It has been more than 40 years since University of Toronto researcher Dr. David Jenkins and fellow University of Toronto researcher Dr. Thomas Wolever PhD developed the idea of the glycemic index. While it is vital for people living with diabetes, experts believe that choosing lower GI carbohydrates is important for everyone.

Cayla Runka, a manager on our knowledge & connection team here at Diabetes Canada, says,

A low-GI diet has been linked with improved blood sugar and blood cholesterol levels, which is good for people with type 1 or type 2 diabetes.

She also points to a low-GI diet’s ability to help you feel full faster and longer after eating. And if you are more satisfied after a meal, you are less likely to snack or eat larger portions, making for easier control of blood sugar. Runka adds, “It is essential to keep in mind that even though a food may have a low GI, portions are still important.”

Lighten your load

So does that mean you have to avoid high-GI foods? Not at all. The GI of the food, whether low GI or high GI, can change based on the serving size eaten, cooking method and by combining the food with other ingredients in a meal or snack. By pairing a high GI food with a combination of non-starchy vegetables, lean protein and healthy fats at each meal or snack, you can reduce the overall glycemic response. This concept is known as the glycemic load (GL) and is about the whole of the meal or snack you’ve just eaten and not just the individual foods impact on blood sugar.

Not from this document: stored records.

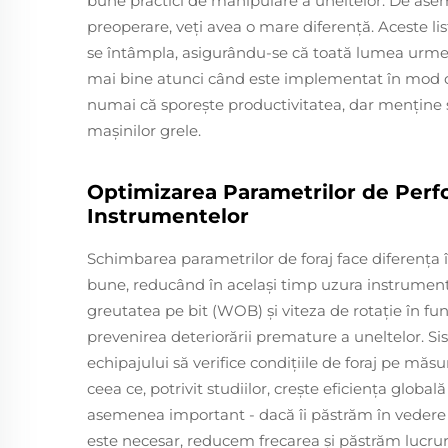
bune practici de manipulare a uneltelor. De asem
preoperare, veţi avea o mare diferenţă. Aceste lis
se întâmpla, asigurându-se că toată lumea urmea
mai bine atunci când este implementat în mod c
numai că sporește productivitatea, dar menține și
mașinilor grele.
Optimizarea Parametrilor de Perfo
Instrumentelor
Schimbarea parametrilor de foraj face diferenţa
bune, reducând în acelaşi timp uzura instrumente
greutatea pe bit (WOB) și viteza de rotație în fun
prevenirea deteriorării premature a uneltelor. 
echipajului să verifice condiţiile de foraj pe măsu
ceea ce, potrivit studiilor, creşte eficienţa global
asemenea important - dacă îi păstrăm în vedere 
este necesar, reducem frecarea şi păstrăm lucruri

Another example? Cooking and cooling potatoes, rice, pasta and other grains and enjoying them cold or reheated once chilled can lower their glycemic response. This is due to the starch molecules bonding together while cooling, which is known as retrogradation. This increases resistant starch which is not digested and so has a lower effect on blood sugar. Resistant starch also provides a bonus of acting as food for healthy gut bacteria and thus improving your gut health.

Measure your progress

Checking your blood sugar after a meal can provide valuable insight into how your food choices may be affecting your diabetes control. Since every body is different, you may find that some low GI foods have a higher affect than expected and some high GI foods have a minor effect on blood sugar.

Foods that work for you

Here are three ways to lower your blood sugar levels and glycemic load:

1. Choose longer-cooking, whole grains. For example, steel cut or large flake oats have a low GI, while instant oats have a high GI value. Runka says, “Choosing a high-GI cereal will produce a greater rise in blood sugar than a low-GI cereal; however, the addition of protein and fibre can help reduce that load. So you can continue to enjoy your favourite foods just be sure to add milk, some high-fibre berries and a few tablespoons of nuts or seeds for protein to balance the bowl. Simple changes like this can make a big difference.”

2. Select coarse breads with grains that you can see rather than light fluffy varieties. And again, choosing one to two slices along with a source of protein like eggs, cheese or meat can help the overall glycemic load of the carbohydrate food. 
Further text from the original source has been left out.